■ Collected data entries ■

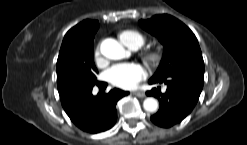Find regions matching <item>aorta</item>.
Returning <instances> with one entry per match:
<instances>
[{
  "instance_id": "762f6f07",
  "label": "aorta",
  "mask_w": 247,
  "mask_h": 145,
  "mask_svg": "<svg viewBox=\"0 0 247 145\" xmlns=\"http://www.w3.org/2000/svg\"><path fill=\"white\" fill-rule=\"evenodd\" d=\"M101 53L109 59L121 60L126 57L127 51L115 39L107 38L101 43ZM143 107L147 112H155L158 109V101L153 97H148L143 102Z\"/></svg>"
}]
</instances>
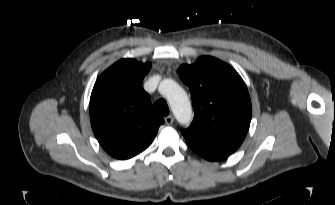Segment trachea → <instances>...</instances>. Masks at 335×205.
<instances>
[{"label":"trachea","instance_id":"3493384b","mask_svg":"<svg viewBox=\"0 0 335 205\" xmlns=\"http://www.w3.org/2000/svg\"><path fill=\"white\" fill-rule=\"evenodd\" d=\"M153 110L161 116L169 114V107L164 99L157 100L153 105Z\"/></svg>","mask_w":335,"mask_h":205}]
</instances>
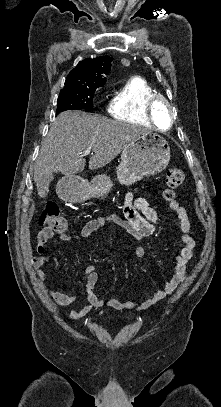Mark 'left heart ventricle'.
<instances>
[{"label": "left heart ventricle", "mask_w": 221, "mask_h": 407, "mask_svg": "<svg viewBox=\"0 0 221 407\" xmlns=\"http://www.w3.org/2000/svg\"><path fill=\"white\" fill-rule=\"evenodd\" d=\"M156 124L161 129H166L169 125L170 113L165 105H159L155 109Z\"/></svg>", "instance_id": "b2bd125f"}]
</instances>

■ Work required ■
Nothing but the lines from the line containing "Mark 'left heart ventricle'." through the end of the records belongs in the answer, written out exactly, both ends included, without pictures.

■ Answer for the task ■
Mark 'left heart ventricle'.
<instances>
[{"label": "left heart ventricle", "mask_w": 221, "mask_h": 407, "mask_svg": "<svg viewBox=\"0 0 221 407\" xmlns=\"http://www.w3.org/2000/svg\"><path fill=\"white\" fill-rule=\"evenodd\" d=\"M156 124L161 129H166L169 125L170 113L165 105H159L155 109Z\"/></svg>", "instance_id": "b2bd125f"}]
</instances>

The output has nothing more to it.